Problem –
From the listing below, return every line with the string "şerit" in it.

BEGIN Input data

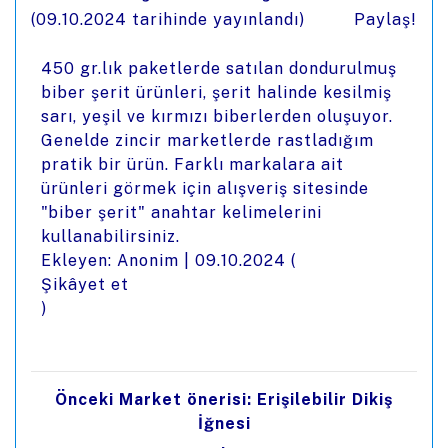
(
09.10.2024
tarihinde yayınlandı)
Paylaş!
450 gr.lık paketlerde satılan dondurulmuş
biber şerit ürünleri, şerit halinde kesilmiş
sarı, yeşil ve kırmızı biberlerden oluşuyor.
Genelde zincir marketlerde rastladığım
pratik bir ürün. Farklı markalara ait
ürünleri görmek için alışveriş sitesinde
"biber şerit" anahtar kelimelerini
kullanabilirsiniz.
Ekleyen: Anonim |
09.10.2024
(
Şikâyet et
)
Önceki Market önerisi: Erişilebilir Dikiş
İğnesi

END Input data

Answer to this problem –
biber şerit ürünleri, şerit halinde kesilmiş
"biber şerit" anahtar kelimelerini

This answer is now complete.